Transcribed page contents
******************************
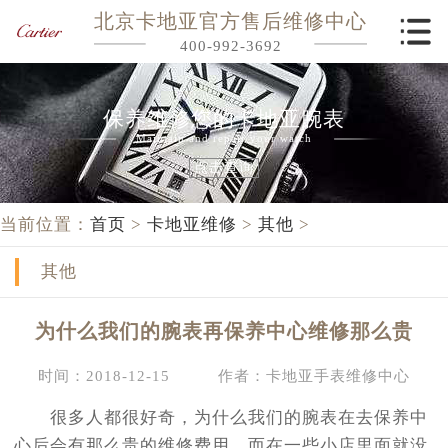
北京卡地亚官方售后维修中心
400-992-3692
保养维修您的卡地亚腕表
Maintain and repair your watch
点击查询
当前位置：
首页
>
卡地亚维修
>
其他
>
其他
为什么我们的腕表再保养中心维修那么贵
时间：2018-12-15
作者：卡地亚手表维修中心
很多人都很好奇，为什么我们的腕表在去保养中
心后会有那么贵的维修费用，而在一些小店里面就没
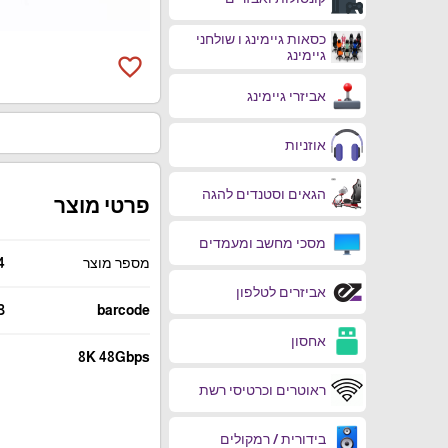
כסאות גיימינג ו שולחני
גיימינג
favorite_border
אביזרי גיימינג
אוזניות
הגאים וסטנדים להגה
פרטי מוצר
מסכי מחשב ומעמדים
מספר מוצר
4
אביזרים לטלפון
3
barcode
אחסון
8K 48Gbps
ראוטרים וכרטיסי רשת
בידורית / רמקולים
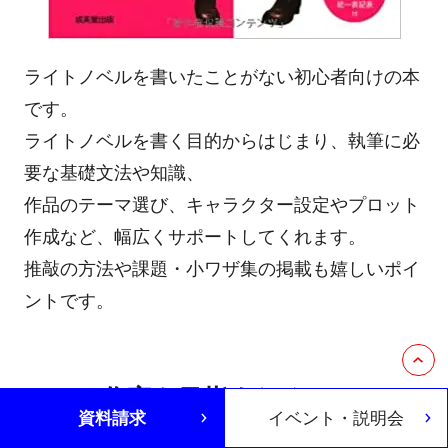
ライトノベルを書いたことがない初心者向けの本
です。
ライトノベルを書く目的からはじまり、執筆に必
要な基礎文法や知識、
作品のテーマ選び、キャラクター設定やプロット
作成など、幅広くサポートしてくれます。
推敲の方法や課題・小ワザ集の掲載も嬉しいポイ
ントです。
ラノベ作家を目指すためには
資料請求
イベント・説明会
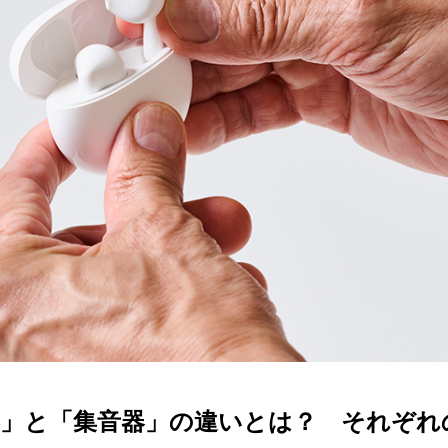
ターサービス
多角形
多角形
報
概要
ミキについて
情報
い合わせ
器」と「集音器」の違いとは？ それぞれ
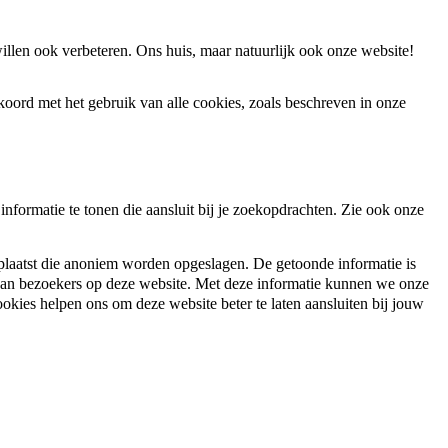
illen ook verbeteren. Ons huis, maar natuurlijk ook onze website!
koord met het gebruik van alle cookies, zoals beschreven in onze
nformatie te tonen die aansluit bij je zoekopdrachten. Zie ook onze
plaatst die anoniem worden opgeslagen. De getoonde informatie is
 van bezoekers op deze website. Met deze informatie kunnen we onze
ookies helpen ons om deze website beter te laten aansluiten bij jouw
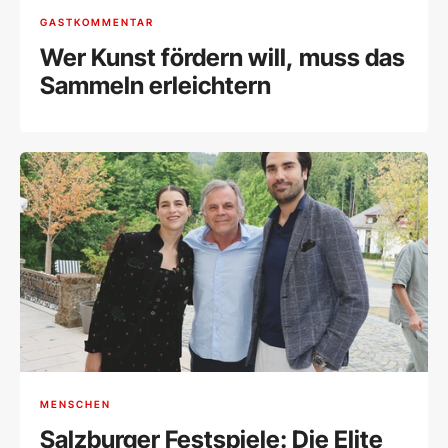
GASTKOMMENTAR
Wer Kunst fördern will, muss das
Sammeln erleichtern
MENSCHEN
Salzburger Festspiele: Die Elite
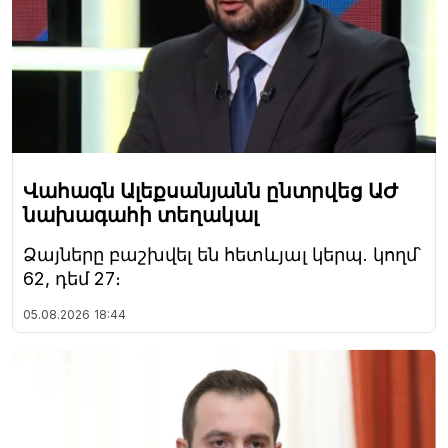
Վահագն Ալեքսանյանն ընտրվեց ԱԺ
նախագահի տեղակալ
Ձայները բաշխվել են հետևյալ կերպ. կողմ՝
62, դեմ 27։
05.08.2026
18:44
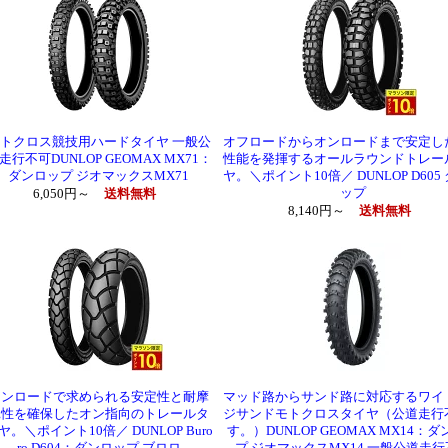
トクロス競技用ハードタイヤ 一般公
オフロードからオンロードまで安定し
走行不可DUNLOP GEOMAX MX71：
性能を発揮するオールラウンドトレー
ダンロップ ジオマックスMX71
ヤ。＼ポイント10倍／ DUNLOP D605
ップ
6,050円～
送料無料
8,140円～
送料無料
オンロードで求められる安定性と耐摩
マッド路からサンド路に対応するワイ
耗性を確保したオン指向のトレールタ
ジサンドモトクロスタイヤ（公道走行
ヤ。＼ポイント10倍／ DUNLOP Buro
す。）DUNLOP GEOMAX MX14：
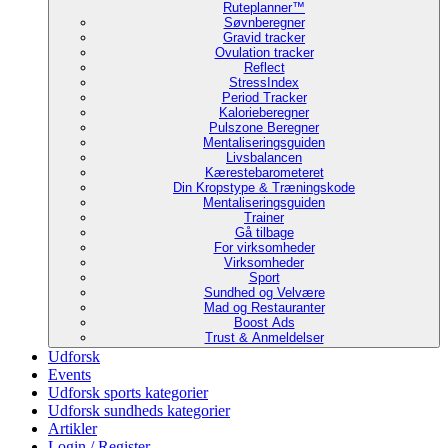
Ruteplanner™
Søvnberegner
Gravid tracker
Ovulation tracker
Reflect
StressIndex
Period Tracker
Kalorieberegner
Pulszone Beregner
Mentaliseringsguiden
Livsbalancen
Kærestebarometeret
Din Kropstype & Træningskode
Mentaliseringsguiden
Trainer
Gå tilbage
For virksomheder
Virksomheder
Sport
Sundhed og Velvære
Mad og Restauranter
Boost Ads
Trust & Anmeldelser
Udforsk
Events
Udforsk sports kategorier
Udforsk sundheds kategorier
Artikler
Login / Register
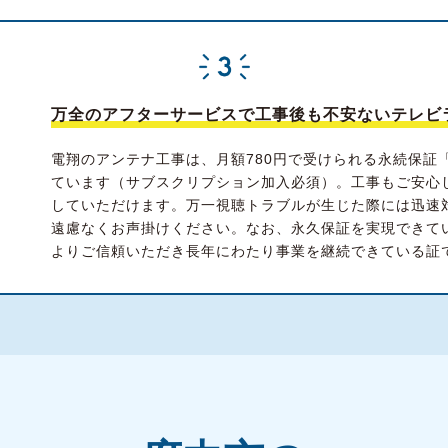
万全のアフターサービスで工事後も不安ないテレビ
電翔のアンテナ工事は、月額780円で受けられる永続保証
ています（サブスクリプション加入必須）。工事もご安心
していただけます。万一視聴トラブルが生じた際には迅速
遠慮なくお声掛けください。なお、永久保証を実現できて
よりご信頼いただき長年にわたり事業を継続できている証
******************************
> **TO DO**: Repeat exactly and only the lines from the start of the data above through the line that holds "Pulszone Beregner", inclusive. Pictures do not belong in the copy.

> **ANSWER FOR THE TASK**:
北京卡地亚官方售后维修中心
400-992-3692
保养维修您的卡地亚腕表
Maintain and repair your watch
点击查询
当前位置：
首页
>
卡地亚维修
>
其他
>
其他
为什么我们的腕表再保养中心维修那么贵
时间：2018-12-15
作者：卡地亚手表维修中心
很多人都很好奇，为什么我们的腕表在去保养中
心后会有那么贵的维修费用，而在一些小店里面就没
כסאות גיימינג ו שולחני
גיימינג
favorite_border
אביזרי גיימינג
אוזניות
הגאים וסטנדים להגה
פרטי מוצר
מסכי מחשב ומעמדים
מספר מוצר
4
אביזרים לטלפון
3
barcode
אחסון
8K 48Gbps
ראוטרים וכרטיסי רשת
בידורית / רמקולים
ライトノベルを書いたことがない初心者向けの本
です。
ライトノベルを書く目的からはじまり、執筆に必
要な基礎文法や知識、
作品のテーマ選び、キャラクター設定やプロット
作成など、幅広くサポートしてくれます。
推敲の方法や課題・小ワザ集の掲載も嬉しいポイ
ントです。
ラノベ作家を目指すためには
資料請求
イベント・説明会
ターサービス
多角形
多角形
報
概要
ミキについて
情報
い合わせ
器」と「集音器」の違いとは？ それぞれ
illen ook verbeteren. Ons huis, maar natuurlijk ook onze website!
koord met het gebruik van alle cookies, zoals beschreven in onze
nformatie te tonen die aansluit bij je zoekopdrachten. Zie ook onze
plaatst die anoniem worden opgeslagen. De getoonde informatie is
 van bezoekers op deze website. Met deze informatie kunnen we onze
ookies helpen ons om deze website beter te laten aansluiten bij jouw
GASTKOMMENTAR
Wer Kunst fördern will, muss das
Sammeln erleichtern
MENSCHEN
Salzburger Festspiele: Die Elite
Վահագն Ալեքսանյանն ընտրվեց ԱԺ
նախագահի տեղակալ
Ձայները բաշխվել են հետևյալ կերպ. կողմ՝
62, դեմ 27։
05.08.2026
18:44
トクロス競技用ハードタイヤ 一般公
オフロードからオンロードまで安定し
走行不可DUNLOP GEOMAX MX71：
性能を発揮するオールラウンドトレー
ダンロップ ジオマックスMX71
ヤ。＼ポイント10倍／ DUNLOP D605
ップ
6,050円～
送料無料
8,140円～
送料無料
オンロードで求められる安定性と耐摩
マッド路からサンド路に対応するワイ
耗性を確保したオン指向のトレールタ
ジサンドモトクロスタイヤ（公道走行
ヤ。＼ポイント10倍／ DUNLOP Buro
す。）DUNLOP GEOMAX MX14：
Ruteplanner™
Søvnberegner
Gravid tracker
Ovulation tracker
Reflect
StressIndex
Period Tracker
Kalorieberegner
Pulszone Beregner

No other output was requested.